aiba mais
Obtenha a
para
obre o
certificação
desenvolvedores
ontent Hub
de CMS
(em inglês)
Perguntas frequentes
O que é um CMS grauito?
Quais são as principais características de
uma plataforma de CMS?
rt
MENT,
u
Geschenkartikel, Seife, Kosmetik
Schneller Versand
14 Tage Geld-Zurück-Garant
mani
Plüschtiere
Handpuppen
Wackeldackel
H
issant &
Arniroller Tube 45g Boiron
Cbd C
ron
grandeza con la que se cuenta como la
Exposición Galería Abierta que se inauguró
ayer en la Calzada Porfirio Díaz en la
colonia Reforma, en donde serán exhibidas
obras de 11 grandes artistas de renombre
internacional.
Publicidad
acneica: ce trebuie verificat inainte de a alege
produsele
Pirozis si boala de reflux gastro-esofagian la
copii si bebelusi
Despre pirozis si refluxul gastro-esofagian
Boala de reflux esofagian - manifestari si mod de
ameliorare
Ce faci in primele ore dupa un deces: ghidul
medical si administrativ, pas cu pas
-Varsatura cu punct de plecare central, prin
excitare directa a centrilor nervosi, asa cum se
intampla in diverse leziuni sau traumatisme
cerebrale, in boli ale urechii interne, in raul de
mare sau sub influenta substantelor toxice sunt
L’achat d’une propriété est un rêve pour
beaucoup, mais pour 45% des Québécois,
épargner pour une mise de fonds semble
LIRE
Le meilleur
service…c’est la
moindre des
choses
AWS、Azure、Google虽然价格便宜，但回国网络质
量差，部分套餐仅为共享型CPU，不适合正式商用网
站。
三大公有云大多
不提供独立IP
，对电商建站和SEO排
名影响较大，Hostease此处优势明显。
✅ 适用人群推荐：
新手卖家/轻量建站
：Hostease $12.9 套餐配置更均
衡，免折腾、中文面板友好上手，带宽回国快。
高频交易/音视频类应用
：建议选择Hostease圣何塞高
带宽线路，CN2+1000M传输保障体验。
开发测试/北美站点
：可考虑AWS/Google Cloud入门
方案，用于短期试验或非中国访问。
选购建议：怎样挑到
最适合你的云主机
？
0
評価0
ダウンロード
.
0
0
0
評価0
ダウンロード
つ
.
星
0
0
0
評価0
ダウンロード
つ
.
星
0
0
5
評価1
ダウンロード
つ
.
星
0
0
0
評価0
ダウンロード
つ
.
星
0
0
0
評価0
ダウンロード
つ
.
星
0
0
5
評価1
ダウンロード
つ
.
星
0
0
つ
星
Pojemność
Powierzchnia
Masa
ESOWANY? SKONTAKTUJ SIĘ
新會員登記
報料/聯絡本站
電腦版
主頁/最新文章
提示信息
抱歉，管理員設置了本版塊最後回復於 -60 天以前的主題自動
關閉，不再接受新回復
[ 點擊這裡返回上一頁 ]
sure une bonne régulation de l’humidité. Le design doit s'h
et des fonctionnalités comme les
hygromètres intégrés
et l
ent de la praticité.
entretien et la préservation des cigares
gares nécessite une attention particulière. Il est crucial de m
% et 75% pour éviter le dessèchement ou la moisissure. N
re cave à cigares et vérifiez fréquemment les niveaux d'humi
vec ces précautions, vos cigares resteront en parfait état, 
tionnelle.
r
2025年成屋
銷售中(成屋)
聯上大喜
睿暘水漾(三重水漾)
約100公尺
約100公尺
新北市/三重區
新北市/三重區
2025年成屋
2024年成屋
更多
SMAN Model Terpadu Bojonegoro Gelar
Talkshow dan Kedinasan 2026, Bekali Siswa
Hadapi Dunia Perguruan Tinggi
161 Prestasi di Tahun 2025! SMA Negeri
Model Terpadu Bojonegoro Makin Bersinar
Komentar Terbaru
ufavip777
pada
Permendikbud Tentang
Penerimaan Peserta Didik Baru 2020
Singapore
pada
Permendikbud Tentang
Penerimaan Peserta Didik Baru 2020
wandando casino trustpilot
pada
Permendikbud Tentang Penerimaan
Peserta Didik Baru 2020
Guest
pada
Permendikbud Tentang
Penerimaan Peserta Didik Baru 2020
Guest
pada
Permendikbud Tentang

- The task: The required output is every line from the one with "Komentar Terbaru" to the final line of the entries, repeated exactly and with nothing else.

- Reply:
Komentar Terbaru
ufavip777
pada
Permendikbud Tentang
Penerimaan Peserta Didik Baru 2020
Singapore
pada
Permendikbud Tentang
Penerimaan Peserta Didik Baru 2020
wandando casino trustpilot
pada
Permendikbud Tentang Penerimaan
Peserta Didik Baru 2020
Guest
pada
Permendikbud Tentang
Penerimaan Peserta Didik Baru 2020
Guest
pada
Permendikbud Tentang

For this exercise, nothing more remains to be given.